Monday, May 21, 2007

Standardize!

I was trying to restore a database backup from one server onto another this morning, and despite the two having the same drive letters for data and logs, I ran into problems because the directory names were different. For a company that runs everything based on rules and standards to the point of excess, this is silly. So I'm making a quick list of SQL Server-related settings that I feel should be standardized across all servers in one's environment. It just makes things easier!

1) Directory structures
2) Default data and log locations
3) Drive letters, if possible
4) Build levels (Service Pack/hotfix)
5) Logins, although these may be different between Dev, QA, and Prod
6) Install locations - I have never found a valid reason to install SQL Server on the C: drive of a non-desktop, but I keep seeing it

I'm sure I'll add to this list as I come up with more obnoxiously un-standardized settings in our environment.

Wednesday, May 16, 2007

WRITELOG waits

My team has been assisting another team off and on for several months with performance tuning their overnight DB processes. There are many possible bottlenecks in their process, but since the app writing into the DB is highly complex and multi-tiered, we're trying to focus on the internal DB issues first.

The first big win was dropping triggers from the tables being written to, which resulted in a 20% reduction in overall job time. Now the biggest WAITTYPE during the process is WRITELOG, with about 50-60% of the overall time in both QA and Prod. NETWORKIO is next, and I'd really like to SET NOCOUNT ON, since these writes are created as individual transactions and dropping the count should reduce the NETWORKIO substantially, but that's been problematic so far.

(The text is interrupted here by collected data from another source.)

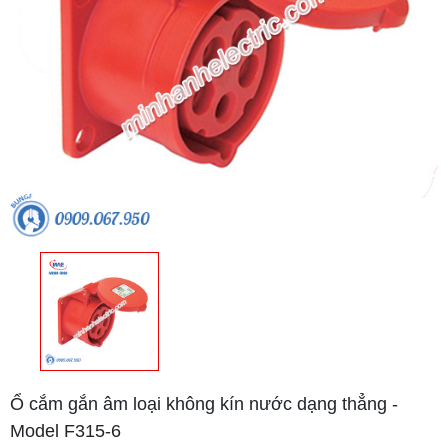
Ổ cắm gắn âm loại không kín nước dạng thẳng -
Model F315-6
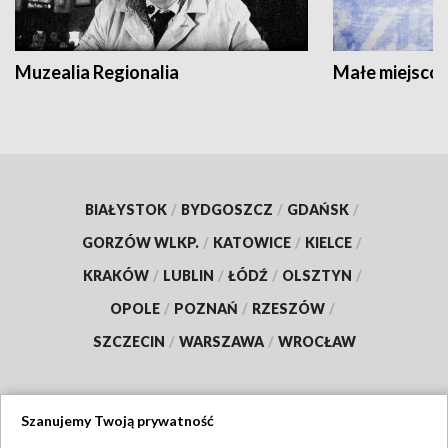
Muzealia Regionalia
Małe miejscow
BIAŁYSTOK
/
BYDGOSZCZ
/
GDAŃSK
/
GORZÓW WLKP.
/
KATOWICE
/
KIELCE
/
KRAKÓW
/
LUBLIN
/
ŁÓDŹ
/
OLSZTYN
/
OPOLE
/
POZNAŃ
/
RZESZÓW
/
SZCZECIN
/
WARSZAWA
/
WROCŁAW
Szanujemy Twoją prywatność
Dołącz do nas:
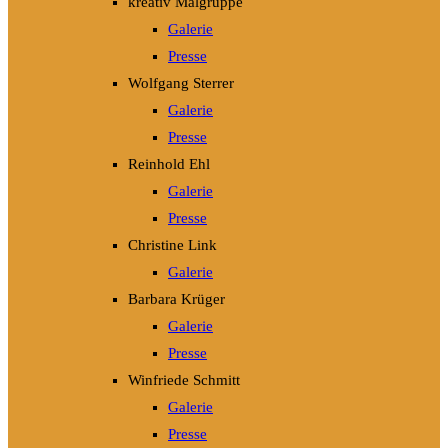
kreativ Malgruppe
Galerie
Presse
Wolfgang Sterrer
Galerie
Presse
Reinhold Ehl
Galerie
Presse
Christine Link
Galerie
Barbara Krüger
Galerie
Presse
Winfriede Schmitt
Galerie
Presse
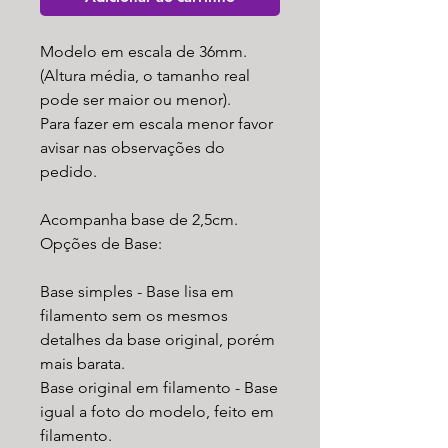
Modelo em escala de 36mm.
(Altura média, o tamanho real
pode ser maior ou menor).
Para fazer em escala menor favor
avisar nas observações do
pedido.
Acompanha base de 2,5cm.
Opções de Base:
Base simples - Base lisa em
filamento sem os mesmos
detalhes da base original, porém
mais barata.
Base original em filamento - Base
igual a foto do modelo, feito em
filamento.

Digging into the WRITELOG waits, the disk queues are pretty low (0-5 range going against 80 or so physical disks on a big Hitachi SAN with a ton of cache), so the storage guys have dismissed the disk as the problem. However, I think it's still the disk, just not in the usual way.

The standard problem is that the disk subsystem runs out of write cache and has to start de-staging data to disk, and the physical disks can't write data as fast as it's coming in. That's not the case here, because the cache on the SAN is huge (70+ GB, according to the SAN guys), it can accept data faster than the logs are created, and it hasn't gotten close to the high watermark, when it starts de-staging. So what's the problem?

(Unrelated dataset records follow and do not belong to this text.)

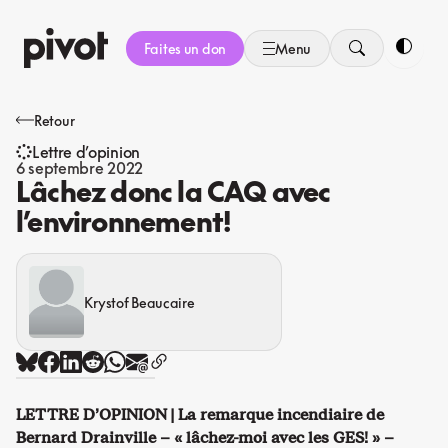
Aller
au
Faites un don
Menu
contenu
Bascule
Retour
Lettre d’opinion
6 septembre 2022
Lâchez donc la CAQ avec
l’environnement!
Krystof Beaucaire
LETTRE D’OPINION | La remarque incendiaire de
Bernard Drainville – « lâchez-moi avec les GES! » –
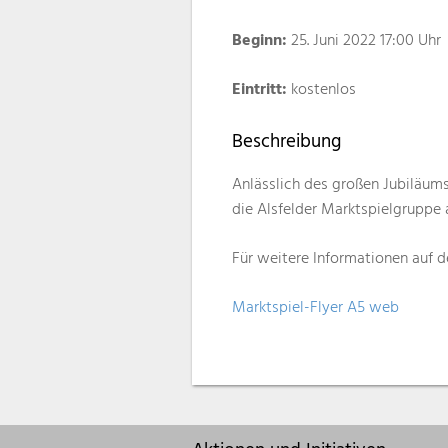
Beginn:
25. Juni 2022 17:00 Uhr
Eintritt:
kostenlos
Beschreibung
Anlässlich des großen Jubiläums
die Alsfelder Marktspielgruppe 
Für weitere Informationen auf d
Marktspiel-Flyer A5 web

Well, in this case, the disks attached to the SQL Server have been attached as a single logical drive, so all the IOs get queued by Windows against that drive. Therein lies the problem, I believe. The SAN is fast, but every operation goes against that same queue, so one slow read for a piece of data not in the cache can slow down all the writelog IOs queued up behind it. This is what I believe is creating the WRITELOG waits.

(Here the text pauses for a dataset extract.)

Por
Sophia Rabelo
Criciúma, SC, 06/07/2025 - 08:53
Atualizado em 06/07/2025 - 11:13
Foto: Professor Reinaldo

The proposed solution is simple: add another logical drive dedicated to logs. Even if it's hitting the same physical disks, the addition of another disk queue should allow the log IOs to flow through without being blocked by slower data IOs or data reads. Stay tuned to see if it works.

Addendum: We tried this before at Capital IQ, splitting up sets of disks into multiple metaLUNs and comparing them against the same number of disks in one metaLUN and showed barely any performance gain (within the margin of measurement error). However, the difference between that situation and this one was the amount of cache involved - we were always past cache on the CapIQ SAN, so the disks were the bottleneck. Here I suspect it's the queue.

Tuesday, May 8, 2007

Cool new clustering stuff

That I just learned while perusing some Longhorn clustering docs.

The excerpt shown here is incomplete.